● PROMPT
Exactly as written, transcribe the data that follows.

● Source records
------

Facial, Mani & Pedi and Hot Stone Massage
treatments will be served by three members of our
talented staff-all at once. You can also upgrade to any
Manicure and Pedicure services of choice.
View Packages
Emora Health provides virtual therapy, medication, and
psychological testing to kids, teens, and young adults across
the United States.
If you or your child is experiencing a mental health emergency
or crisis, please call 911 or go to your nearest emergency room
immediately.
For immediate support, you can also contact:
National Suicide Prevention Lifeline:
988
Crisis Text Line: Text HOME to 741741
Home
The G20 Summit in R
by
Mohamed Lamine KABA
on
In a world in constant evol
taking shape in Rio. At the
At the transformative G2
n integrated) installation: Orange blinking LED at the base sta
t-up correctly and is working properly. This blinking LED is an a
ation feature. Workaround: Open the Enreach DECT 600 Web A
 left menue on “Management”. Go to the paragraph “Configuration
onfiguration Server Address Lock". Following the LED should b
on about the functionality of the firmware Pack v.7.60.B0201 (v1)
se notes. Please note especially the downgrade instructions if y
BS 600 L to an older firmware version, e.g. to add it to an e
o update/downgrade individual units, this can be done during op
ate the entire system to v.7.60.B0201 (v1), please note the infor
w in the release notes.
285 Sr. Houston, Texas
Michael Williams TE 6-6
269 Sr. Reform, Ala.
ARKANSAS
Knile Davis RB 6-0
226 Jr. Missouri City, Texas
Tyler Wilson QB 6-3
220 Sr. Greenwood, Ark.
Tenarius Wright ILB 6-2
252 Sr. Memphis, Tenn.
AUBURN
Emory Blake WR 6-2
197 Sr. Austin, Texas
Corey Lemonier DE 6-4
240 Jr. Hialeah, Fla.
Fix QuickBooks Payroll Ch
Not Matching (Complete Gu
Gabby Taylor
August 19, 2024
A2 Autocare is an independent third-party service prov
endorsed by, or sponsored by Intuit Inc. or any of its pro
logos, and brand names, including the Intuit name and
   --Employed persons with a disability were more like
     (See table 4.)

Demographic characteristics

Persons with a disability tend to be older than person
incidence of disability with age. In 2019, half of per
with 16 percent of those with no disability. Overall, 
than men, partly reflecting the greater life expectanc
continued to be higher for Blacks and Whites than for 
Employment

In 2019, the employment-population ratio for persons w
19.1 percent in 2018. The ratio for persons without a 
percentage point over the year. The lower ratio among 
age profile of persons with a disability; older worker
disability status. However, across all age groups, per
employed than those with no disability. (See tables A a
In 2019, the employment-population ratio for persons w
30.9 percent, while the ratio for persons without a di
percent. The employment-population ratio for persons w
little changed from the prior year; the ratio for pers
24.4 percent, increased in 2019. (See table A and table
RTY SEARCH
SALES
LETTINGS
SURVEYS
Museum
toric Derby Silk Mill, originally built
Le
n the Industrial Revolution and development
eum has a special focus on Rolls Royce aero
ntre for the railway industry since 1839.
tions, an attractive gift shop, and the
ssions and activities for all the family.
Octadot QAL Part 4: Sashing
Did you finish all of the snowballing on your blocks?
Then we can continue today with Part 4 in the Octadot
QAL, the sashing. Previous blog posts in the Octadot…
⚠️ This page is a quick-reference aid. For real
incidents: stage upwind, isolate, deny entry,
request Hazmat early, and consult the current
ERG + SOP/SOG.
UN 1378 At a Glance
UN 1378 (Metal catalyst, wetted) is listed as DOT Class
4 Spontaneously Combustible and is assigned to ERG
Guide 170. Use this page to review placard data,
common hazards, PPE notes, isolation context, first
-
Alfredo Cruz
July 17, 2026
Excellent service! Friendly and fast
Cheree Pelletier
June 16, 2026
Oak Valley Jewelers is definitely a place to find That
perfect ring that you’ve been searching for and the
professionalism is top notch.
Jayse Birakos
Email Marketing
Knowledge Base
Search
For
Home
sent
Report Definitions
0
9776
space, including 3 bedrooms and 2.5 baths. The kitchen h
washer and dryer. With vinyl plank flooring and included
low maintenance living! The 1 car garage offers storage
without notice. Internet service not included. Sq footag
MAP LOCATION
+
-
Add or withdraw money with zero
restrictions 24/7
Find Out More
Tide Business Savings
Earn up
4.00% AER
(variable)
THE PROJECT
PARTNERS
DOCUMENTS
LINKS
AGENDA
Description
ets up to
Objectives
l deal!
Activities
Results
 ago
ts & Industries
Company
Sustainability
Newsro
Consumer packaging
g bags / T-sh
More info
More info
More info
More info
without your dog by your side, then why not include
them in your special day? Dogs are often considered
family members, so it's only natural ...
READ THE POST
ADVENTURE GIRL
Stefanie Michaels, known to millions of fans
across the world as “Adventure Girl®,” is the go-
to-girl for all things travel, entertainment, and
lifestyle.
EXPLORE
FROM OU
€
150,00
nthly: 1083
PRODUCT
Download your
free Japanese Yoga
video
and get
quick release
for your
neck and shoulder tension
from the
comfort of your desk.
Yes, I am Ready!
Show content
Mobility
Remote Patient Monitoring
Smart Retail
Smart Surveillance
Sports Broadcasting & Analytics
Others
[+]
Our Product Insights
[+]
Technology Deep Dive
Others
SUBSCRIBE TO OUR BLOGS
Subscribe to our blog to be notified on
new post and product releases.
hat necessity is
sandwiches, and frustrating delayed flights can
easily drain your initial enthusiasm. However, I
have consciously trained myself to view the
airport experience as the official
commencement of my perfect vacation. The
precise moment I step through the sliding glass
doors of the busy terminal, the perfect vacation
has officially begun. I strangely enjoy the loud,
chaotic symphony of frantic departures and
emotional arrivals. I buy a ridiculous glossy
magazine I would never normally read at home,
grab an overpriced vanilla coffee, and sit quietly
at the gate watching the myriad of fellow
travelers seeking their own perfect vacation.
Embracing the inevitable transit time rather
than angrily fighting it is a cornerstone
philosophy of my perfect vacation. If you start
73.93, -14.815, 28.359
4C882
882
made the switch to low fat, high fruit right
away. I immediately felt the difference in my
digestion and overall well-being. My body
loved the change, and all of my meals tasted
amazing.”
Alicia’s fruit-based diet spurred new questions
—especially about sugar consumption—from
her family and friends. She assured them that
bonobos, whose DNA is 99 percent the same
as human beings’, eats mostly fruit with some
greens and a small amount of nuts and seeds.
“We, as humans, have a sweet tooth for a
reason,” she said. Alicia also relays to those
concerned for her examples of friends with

------

● YOUR RESPONSE
Facial, Mani & Pedi and Hot Stone Massage
treatments will be served by three members of our
talented staff-all at once. You can also upgrade to any
Manicure and Pedicure services of choice.
View Packages
Emora Health provides virtual therapy, medication, and
psychological testing to kids, teens, and young adults across
the United States.
If you or your child is experiencing a mental health emergency
or crisis, please call 911 or go to your nearest emergency room
immediately.
For immediate support, you can also contact:
National Suicide Prevention Lifeline:
988
Crisis Text Line: Text HOME to 741741
Home
The G20 Summit in R
by
Mohamed Lamine KABA
on
In a world in constant evol
taking shape in Rio. At the
At the transformative G2
n integrated) installation: Orange blinking LED at the base sta
t-up correctly and is working properly. This blinking LED is an a
ation feature. Workaround: Open the Enreach DECT 600 Web A
 left menue on “Management”. Go to the paragraph “Configuration
onfiguration Server Address Lock". Following the LED should b
on about the functionality of the firmware Pack v.7.60.B0201 (v1)
se notes. Please note especially the downgrade instructions if y
BS 600 L to an older firmware version, e.g. to add it to an e
o update/downgrade individual units, this can be done during op
ate the entire system to v.7.60.B0201 (v1), please note the infor
w in the release notes.
285 Sr. Houston, Texas
Michael Williams TE 6-6
269 Sr. Reform, Ala.
ARKANSAS
Knile Davis RB 6-0
226 Jr. Missouri City, Texas
Tyler Wilson QB 6-3
220 Sr. Greenwood, Ark.
Tenarius Wright ILB 6-2
252 Sr. Memphis, Tenn.
AUBURN
Emory Blake WR 6-2
197 Sr. Austin, Texas
Corey Lemonier DE 6-4
240 Jr. Hialeah, Fla.
Fix QuickBooks Payroll Ch
Not Matching (Complete Gu
Gabby Taylor
August 19, 2024
A2 Autocare is an independent third-party service prov
endorsed by, or sponsored by Intuit Inc. or any of its pro
logos, and brand names, including the Intuit name and
   --Employed persons with a disability were more like
     (See table 4.)

Demographic characteristics

Persons with a disability tend to be older than person
incidence of disability with age. In 2019, half of per
with 16 percent of those with no disability. Overall, 
than men, partly reflecting the greater life expectanc
continued to be higher for Blacks and Whites than for 
Employment

In 2019, the employment-population ratio for persons w
19.1 percent in 2018. The ratio for persons without a 
percentage point over the year. The lower ratio among 
age profile of persons with a disability; older worker
disability status. However, across all age groups, per
employed than those with no disability. (See tables A a
In 2019, the employment-population ratio for persons w
30.9 percent, while the ratio for persons without a di
percent. The employment-population ratio for persons w
little changed from the prior year; the ratio for pers
24.4 percent, increased in 2019. (See table A and table
RTY SEARCH
SALES
LETTINGS
SURVEYS
Museum
toric Derby Silk Mill, originally built
Le
n the Industrial Revolution and development
eum has a special focus on Rolls Royce aero
ntre for the railway industry since 1839.
tions, an attractive gift shop, and the
ssions and activities for all the family.
Octadot QAL Part 4: Sashing
Did you finish all of the snowballing on your blocks?
Then we can continue today with Part 4 in the Octadot
QAL, the sashing. Previous blog posts in the Octadot…
⚠️ This page is a quick-reference aid. For real
incidents: stage upwind, isolate, deny entry,
request Hazmat early, and consult the current
ERG + SOP/SOG.
UN 1378 At a Glance
UN 1378 (Metal catalyst, wetted) is listed as DOT Class
4 Spontaneously Combustible and is assigned to ERG
Guide 170. Use this page to review placard data,
common hazards, PPE notes, isolation context, first
-
Alfredo Cruz
July 17, 2026
Excellent service! Friendly and fast
Cheree Pelletier
June 16, 2026
Oak Valley Jewelers is definitely a place to find That
perfect ring that you’ve been searching for and the
professionalism is top notch.
Jayse Birakos
Email Marketing
Knowledge Base
Search
For
Home
sent
Report Definitions
0
9776
space, including 3 bedrooms and 2.5 baths. The kitchen h
washer and dryer. With vinyl plank flooring and included
low maintenance living! The 1 car garage offers storage
without notice. Internet service not included. Sq footag
MAP LOCATION
+
-
Add or withdraw money with zero
restrictions 24/7
Find Out More
Tide Business Savings
Earn up
4.00% AER
(variable)
THE PROJECT
PARTNERS
DOCUMENTS
LINKS
AGENDA
Description
ets up to
Objectives
l deal!
Activities
Results
 ago
ts & Industries
Company
Sustainability
Newsro
Consumer packaging
g bags / T-sh
More info
More info
More info
More info
without your dog by your side, then why not include
them in your special day? Dogs are often considered
family members, so it's only natural ...
READ THE POST
ADVENTURE GIRL
Stefanie Michaels, known to millions of fans
across the world as “Adventure Girl®,” is the go-
to-girl for all things travel, entertainment, and
lifestyle.
EXPLORE
FROM OU
€
150,00
nthly: 1083
PRODUCT
Download your
free Japanese Yoga
video
and get
quick release
for your
neck and shoulder tension
from the
comfort of your desk.
Yes, I am Ready!
Show content
Mobility
Remote Patient Monitoring
Smart Retail
Smart Surveillance
Sports Broadcasting & Analytics
Others
[+]
Our Product Insights
[+]
Technology Deep Dive
Others
SUBSCRIBE TO OUR BLOGS
Subscribe to our blog to be notified on
new post and product releases.
hat necessity is
sandwiches, and frustrating delayed flights can
easily drain your initial enthusiasm. However, I
have consciously trained myself to view the
airport experience as the official
commencement of my perfect vacation. The
precise moment I step through the sliding glass
doors of the busy terminal, the perfect vacation
has officially begun. I strangely enjoy the loud,
chaotic symphony of frantic departures and
emotional arrivals. I buy a ridiculous glossy
magazine I would never normally read at home,
grab an overpriced vanilla coffee, and sit quietly
at the gate watching the myriad of fellow
travelers seeking their own perfect vacation.
Embracing the inevitable transit time rather
than angrily fighting it is a cornerstone
philosophy of my perfect vacation. If you start
73.93, -14.815, 28.359
4C882
882
made the switch to low fat, high fruit right
away. I immediately felt the difference in my
digestion and overall well-being. My body
loved the change, and all of my meals tasted
amazing.”
Alicia’s fruit-based diet spurred new questions
—especially about sugar consumption—from
her family and friends. She assured them that
bonobos, whose DNA is 99 percent the same
as human beings’, eats mostly fruit with some
greens and a small amount of nuts and seeds.
“We, as humans, have a sweet tooth for a
reason,” she said. Alicia also relays to those
concerned for her examples of friends with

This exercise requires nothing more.